Pada tahun 2002 terjadi perubahan kebijakan pertarifan yaitu pemerintah hanya menetapkan tarif dasar dan tarif jarak sehingga wewenang asosiasi penerbangan dalam hal ini INACA dicabut.


Perkembangan Pengaturan Kegiatan Angkutan Udara Luar Negeri
Pada era tahun 1945 – 1970 kegiatan penerbangan internasional oleh perusahaan nasional hanya dilakukan oleh perusahaan penerbangan milik negara yaitu PT. Garuda Indonesia dan PT. Merpati Nusantara. Pemerintah menerapkan kebijakan penunjukkan perusahaan penerbangan (designeted airlines) yang bersifat tunggal (single designated) dimana PT. Garuda Indonesia ditunjuk untuk melayani penerbangan internasional jarak jauh (long haul) sedangkan PT. Merpati Nusantara untuk jarak dekat (regional flight)
Kebijakan prinsip dasar dalam pelaksanaan perjanjian udara relatif tidak mengalami perubahan sampai sekarang masih menganut prinsip resiprocal (timbal balik) dan cabotage (perusahaan penerbangan asing tidak dapat melakukan penerbangan domestik di wilayah Indonesia). Pada era tersebut pengaturan kapasitas pada penerbangan internasional kurang fleksibel.
Untuk pengaturan tarif masih bersifat proteksi dengan kebijakan tarif double approval, dimana perusahaan angkutan udara yang ditunjuk dari Indonesia dan negara mitra melakukan kesepakatan tarif sesuai dengan kebijakan IATA dan selanjutnya kesepakatan tarif tersebut harus mendapat persetujuan dari pejabat penerbangan sipil kedua negara tersebut.
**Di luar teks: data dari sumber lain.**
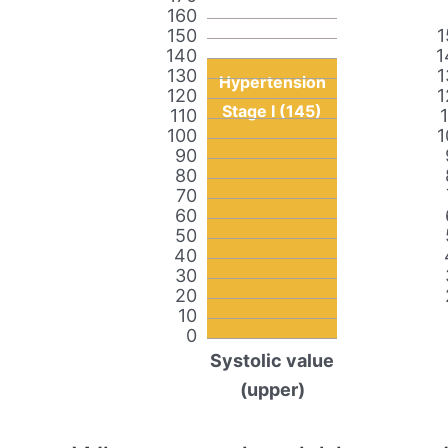
160
150
1
140
1
130
1
Hypertension
120
1
Stage I (145)
110
100
1
90
80
70
60
50
40
30
20
10
0
Systolic value
(upper)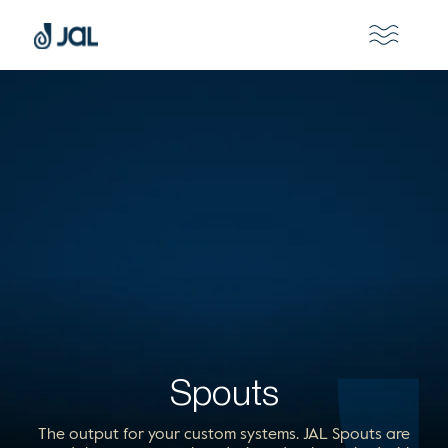
Spouts
The output for your custom systems. JAL Spouts are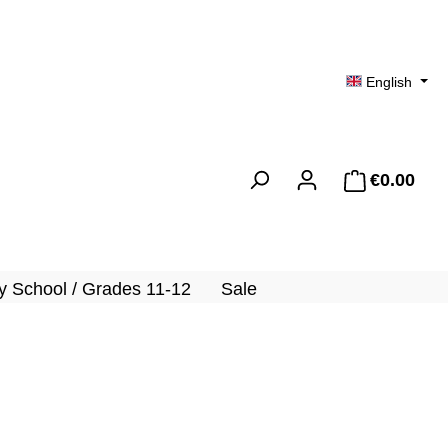
English
€0.00
Shopp
 School / Grades 11-12
Sale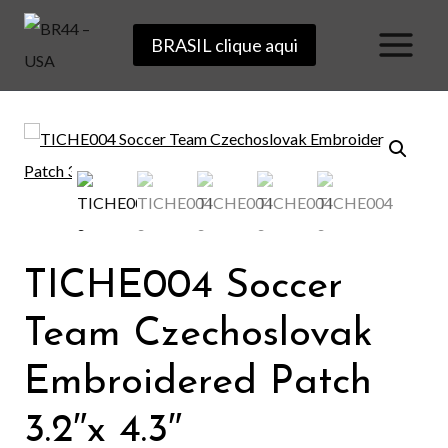
Skip
BRASIL clique aqui
to
content
TICHE004 Soccer
Team Czechoslovak
Embroidered Patch
3.2″x 4.3″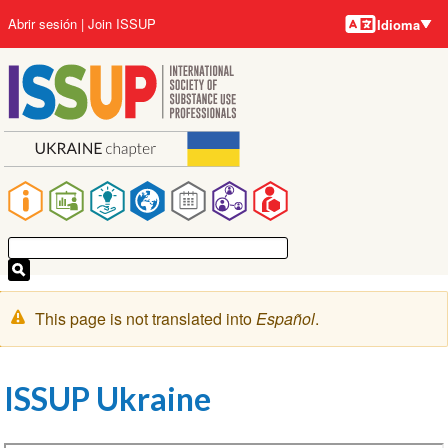
Idiomas
Pasar
User
Abrir sesión
Join ISSUP
Idioma
al
account
contenido
menu
principal
Main
navigation
Mensaje
This page is not translated into
Español
.
de
advertencia
ISSUP Ukraine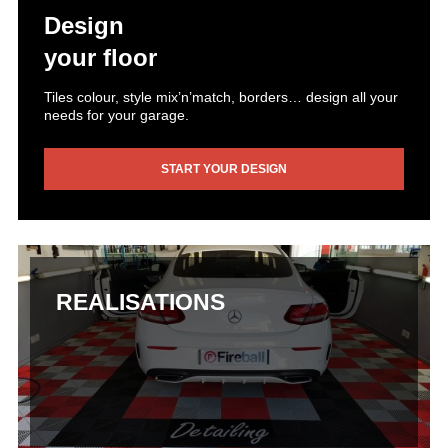
Design
your floor
Tiles colour, style mix’n’match, borders… design all your
needs for your garage.
START YOUR DESIGN
REALISATIONS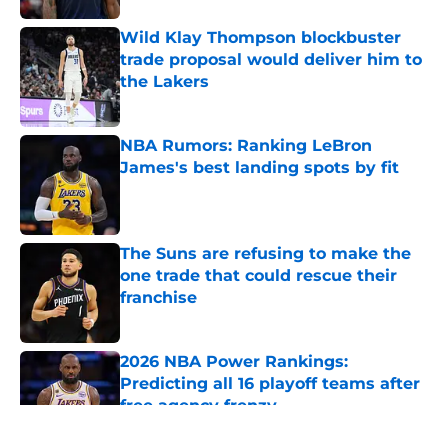
Wild Klay Thompson blockbuster
trade proposal would deliver him to
the Lakers
Published by on Invalid Date
NBA Rumors: Ranking LeBron
James's best landing spots by fit
Published by on Invalid Date
The Suns are refusing to make the
one trade that could rescue their
franchise
Published by on Invalid Date
2026 NBA Power Rankings:
Predicting all 16 playoff teams after
free agency frenzy
Published by on Invalid Date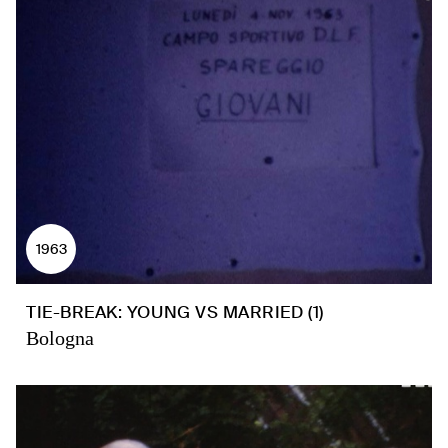
1963
TIE-BREAK: YOUNG VS MARRIED (1)
Bologna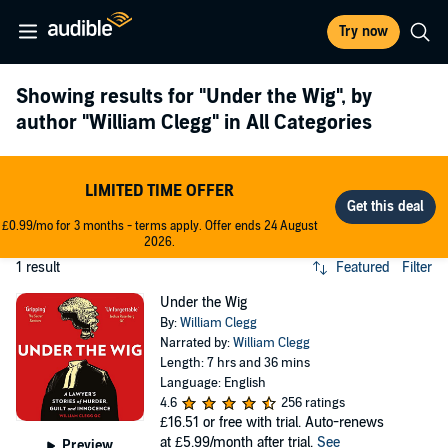
Try now
Showing results for
"Under the Wig"
, by
author
"William Clegg"
in All Categories
LIMITED TIME OFFER
£0.99/mo for 3 months - terms apply. Offer ends 24 August
2026.
1 result
Featured
Filter
Under the Wig
By:
William Clegg
Narrated by:
William Clegg
Length: 7 hrs and 36 mins
Language: English
4.6
256 ratings
£16.51
or free with trial. Auto-renews
at £5.99/month after trial.
See
Preview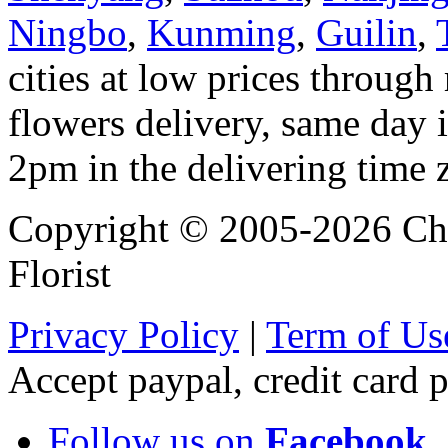
Ningbo
,
Kunming
,
Guilin
,
cities at low prices through 
flowers delivery, same day i
2pm in the delivering time 
Copyright © 2005-2026 Chi
Florist
Privacy Policy
|
Term of Us
Accept paypal, credit card
Follow us on
Facebook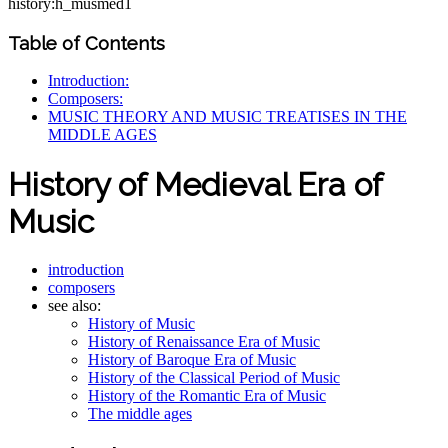
history:h_musmed1
Table of Contents
Introduction:
Composers:
MUSIC THEORY AND MUSIC TREATISES IN THE
MIDDLE AGES
History of Medieval Era of
Music
introduction
composers
see also:
History of Music
History of Renaissance Era of Music
History of Baroque Era of Music
History of the Classical Period of Music
History of the Romantic Era of Music
The middle ages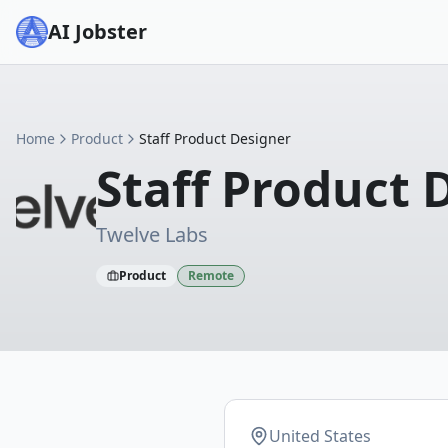
AI Jobster
Home
Product
Staff Product Designer
Staff Product 
Twelve Labs
Product
Remote
United States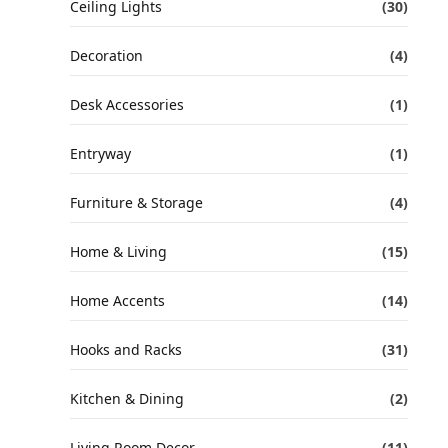
Ceiling Lights
(30)
Decoration
(4)
Desk Accessories
(1)
Entryway
(1)
Furniture & Storage
(4)
Home & Living
(15)
Home Accents
(14)
Hooks and Racks
(31)
Kitchen & Dining
(2)
Living Room Decor
(11)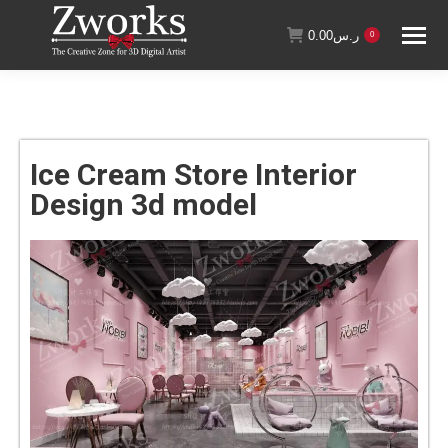
0.00
ر.س
0
Ice Cream Store Interior
Design 3d model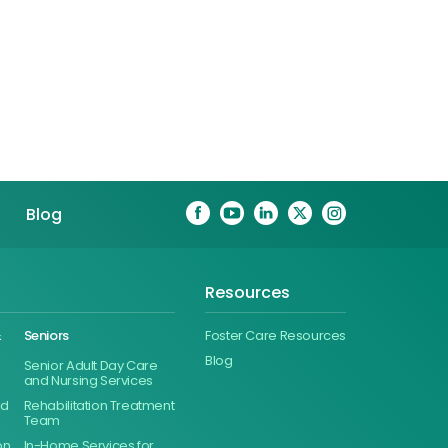
Blog
Resources
&
Seniors
Foster Care Resources
Blog
Senior Adult Day Care
and Nursing Services
ed
Rehabilitation Treatment
Team
on
In-Home Services for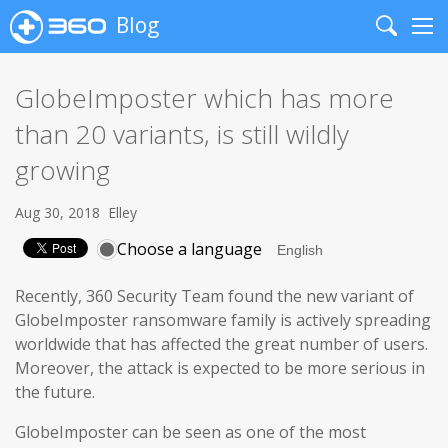
Blog
Search
Me
GlobeImposter which has more
than 20 variants, is still wildly
growing
Aug 30, 2018
Elley
Choose a language
Recently, 360 Security Team found the new variant of
GlobeImposter ransomware family is actively spreading
worldwide that has affected the great number of users.
Moreover, the attack is expected to be more serious in
the future.
GlobeImposter can be seen as one of the most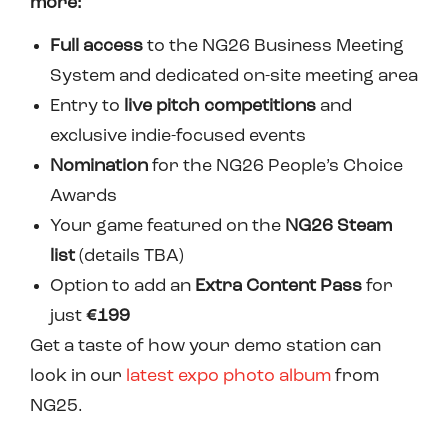
more:
Full access
to the NG26 Business Meeting
System and dedicated on-site meeting area
Entry to
live pitch competitions
and
exclusive indie-focused events
N
omination
for the NG26 People’s Choice
Awards
Your game featured on the
NG26 Steam
list
(details TBA)
Option to add an
Extra Content Pass
for
just
€199
Get a taste of how your demo station can
look in our
latest expo photo album
from
NG25.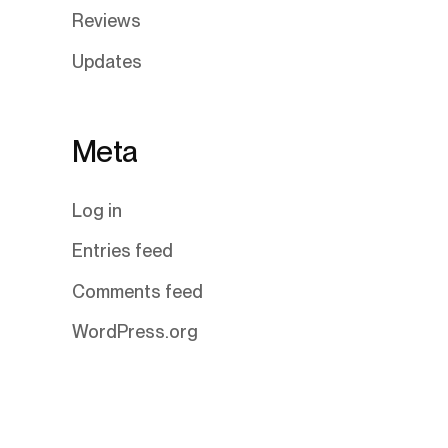
Reviews
Updates
Meta
Log in
Entries feed
Comments feed
WordPress.org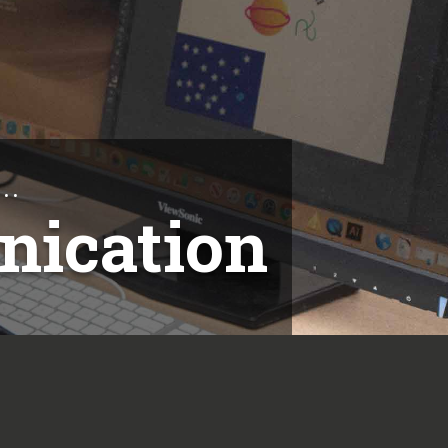
..
nication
Dimana tanpa adanya kesepakatan, tariff tersebut tidak dapat ditetapkan secara sepihak oleh kedua perusahaan penerbangan yang telah ditunjuk.
Sedangkan sejak era 1990 sampai dengan era 1999 perkembangan dunia penerbangan mengalami sedikit perubahan pada kebijakan penunjukkan perusahaan angkutan udara menjadi multi designated airline. Perubahan kebijakan ini memberi peluang swasta berpartisipasi dalam mengembangkan industri angkutan udara nasional.
Adapun kebijakan pelaksanaan rute untuk penerbangan long houl adalah PT. Garuda Indonesia sedangkan untuk rute regional untuk PT. Merpati Nusantara dan perusahaan swasta lainnya, untuk pengaturan kapasitas telah mengalami perubahan dari yang bersifat protektif menjadi cukup fleksibel.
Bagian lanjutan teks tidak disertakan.